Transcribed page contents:
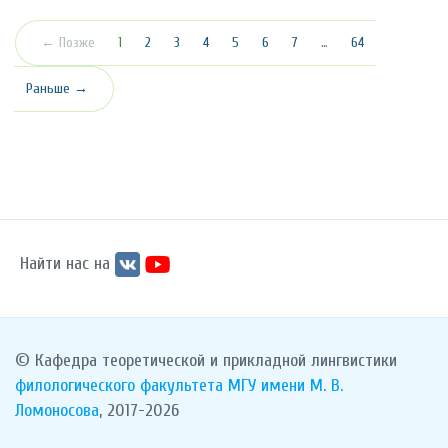
(текущая)
← Позже
1
2
3
4
5
6
7
…
64
Раньше →
Найти нас на
© Кафедра теоретической и прикладной лингвистики
филологического факультета
МГУ имени М. В.
Ломоносова
, 2017-2026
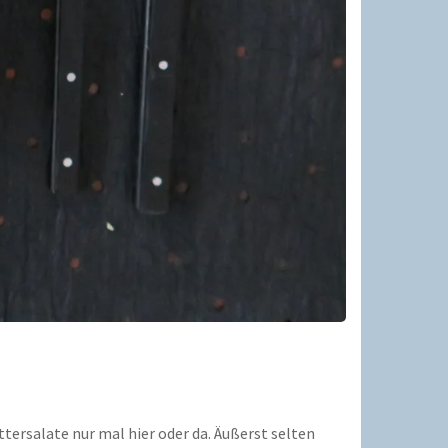
ersalate nur mal hier oder da. Äußerst selten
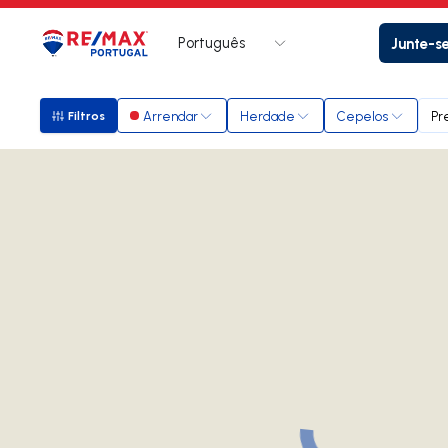
Português
Junte-s
Logo
Ir para página inicial
Arrendar
Herdade
Cepelos
Pr
Filtros
Filtros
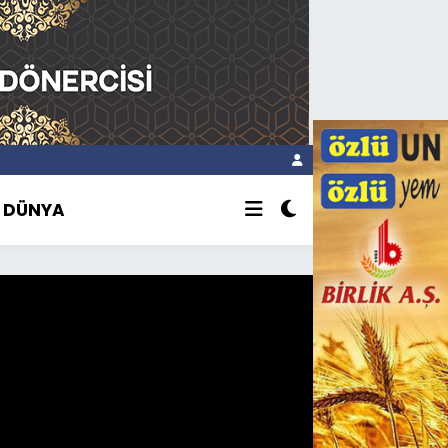
DÜNYA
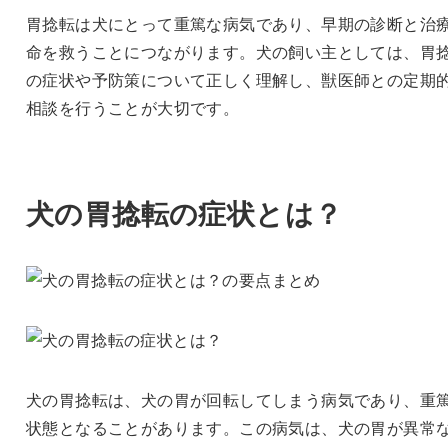
胃捻転は犬にとって重篤な病気であり、早期の診断と治
命を救うことにつながります。犬の飼い主としては、胃
の症状や予防策について正しく理解し、獣医師との定期
相談を行うことが大切です。
犬の胃捻転の症状とは？
犬の胃捻転は、犬の胃が回転してしまう病気であり、重
状態となることがあります。この病気は、犬の胃が異常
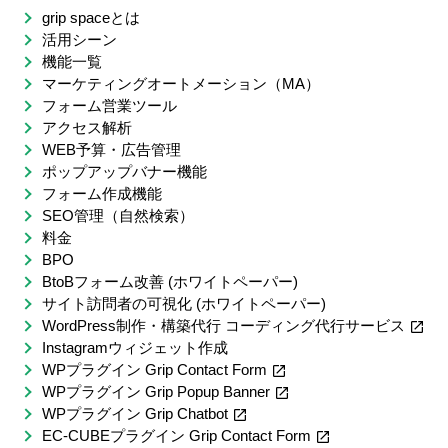
grip spaceとは
活用シーン
機能一覧
マーケティングオートメーション（MA）
フォーム営業ツール
アクセス解析
WEB予算・広告管理
ポップアップバナー機能
フォーム作成機能
SEO管理（自然検索）
料金
BPO
BtoBフォーム改善 (ホワイトペーパー)
サイト訪問者の可視化 (ホワイトペーパー)
WordPress制作・構築代行 コーディング代行サービス
Instagramウィジェット作成
WPプラグイン Grip Contact Form
WPプラグイン Grip Popup Banner
WPプラグイン Grip Chatbot
EC-CUBEプラグイン Grip Contact Form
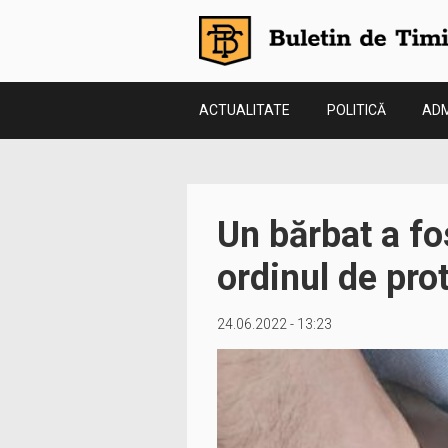
ACTUALITATE
POLITICĂ
ADM
Un bărbat a fos
ordinul de pro
24.06.2022 - 13:23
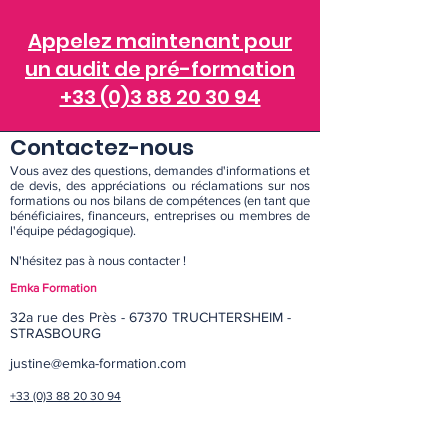
Appelez maintenant pour
un audit de pré-formation
+33 (0)3 88 20 30 94
Contactez-nous
Vous avez des questions, demandes d'informations et
de devis, des appréciations ou réclamations sur nos
formations ou nos bilans de compétences (en tant que
bénéficiaires, financeurs, entreprises ou membres de
l'équipe pédagogique).
N'hésitez pas à nous contacter !
Emka Formation
32a rue des Près - 67370 TRUCHTERSHEIM -
STRASBOURG
justine@emka-formation.com
+33 (0)3 88 20 30 94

- What you are asked to do -
Transcribe each entry exactly, pictures excluded.

- Result -
(текущая)
← Позже
1
2
3
4
5
6
7
…
64
Раньше →
Найти нас на
© Кафедра теоретической и прикладной лингвистики
филологического факультета
МГУ имени М. В.
Ломоносова
, 2017-2026
ersalate nur mal hier oder da. Äußerst selten
Português
Junte-s
Logo
Ir para página inicial
Arrendar
Herdade
Cepelos
Pr
Filtros
Filtros
DÜNYA
胃捻転は犬にとって重篤な病気であり、早期の診断と治
命を救うことにつながります。犬の飼い主としては、胃
の症状や予防策について正しく理解し、獣医師との定期
相談を行うことが大切です。
犬の胃捻転の症状とは？
犬の胃捻転は、犬の胃が回転してしまう病気であり、重
状態となることがあります。この病気は、犬の胃が異常
grip spaceとは
活用シーン
機能一覧
マーケティングオートメーション（MA）
フォーム営業ツール
アクセス解析
WEB予算・広告管理
ポップアップバナー機能
フォーム作成機能
SEO管理（自然検索）
料金
BPO
BtoBフォーム改善 (ホワイトペーパー)
サイト訪問者の可視化 (ホワイトペーパー)
WordPress制作・構築代行 コーディング代行サービス
Instagramウィジェット作成
WPプラグイン Grip Contact Form
WPプラグイン Grip Popup Banner
WPプラグイン Grip Chatbot
EC-CUBEプラグイン Grip Contact Form
ACTUALITATE
POLITICĂ
ADM
Un bărbat a fos
ordinul de pro
24.06.2022 - 13:23
Appelez maintenant pour
un audit de pré-formation
+33 (0)3 88 20 30 94
Contactez-nous
Vous avez des questions, demandes d'informations et
de devis, des appréciations ou réclamations sur nos
formations ou nos bilans de compétences (en tant que
bénéficiaires, financeurs, entreprises ou membres de
l'équipe pédagogique).
N'hésitez pas à nous contacter !
Emka Formation
32a rue des Près - 67370 TRUCHTERSHEIM -
STRASBOURG
justine@emka-formation.com
+33 (0)3 88 20 30 94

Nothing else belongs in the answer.